The answer must be one number: the count of lines in the data below that include "Resmî".
━━━━━ Data ━━━━━
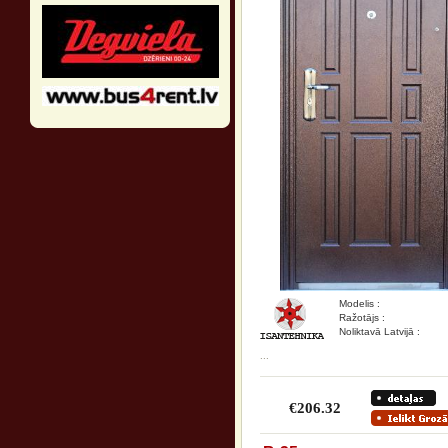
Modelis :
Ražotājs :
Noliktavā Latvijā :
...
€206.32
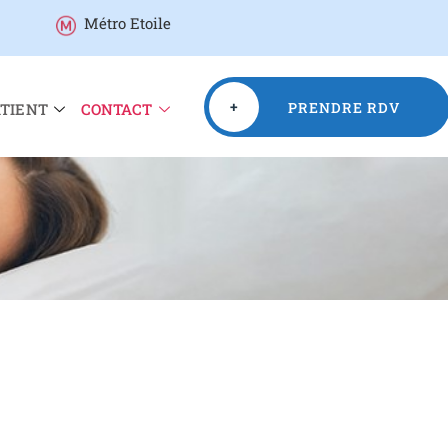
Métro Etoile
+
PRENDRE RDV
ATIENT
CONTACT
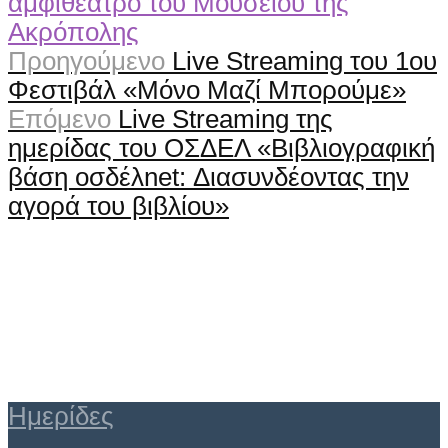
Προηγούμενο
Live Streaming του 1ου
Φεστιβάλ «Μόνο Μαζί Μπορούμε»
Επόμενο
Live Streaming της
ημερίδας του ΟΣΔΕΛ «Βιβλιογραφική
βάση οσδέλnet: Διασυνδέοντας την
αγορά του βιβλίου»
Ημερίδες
━━━━━
━━━━━ Data ━━━━━
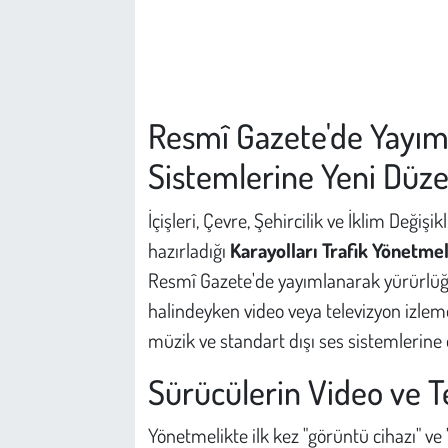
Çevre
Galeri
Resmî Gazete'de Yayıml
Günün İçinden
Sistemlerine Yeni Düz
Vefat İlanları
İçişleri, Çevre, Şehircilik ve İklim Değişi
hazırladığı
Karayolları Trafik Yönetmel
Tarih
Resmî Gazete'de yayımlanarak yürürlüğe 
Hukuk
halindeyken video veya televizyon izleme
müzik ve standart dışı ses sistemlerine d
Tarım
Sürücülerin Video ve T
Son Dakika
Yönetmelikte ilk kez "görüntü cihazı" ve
━━━━━
-- Answer space --
2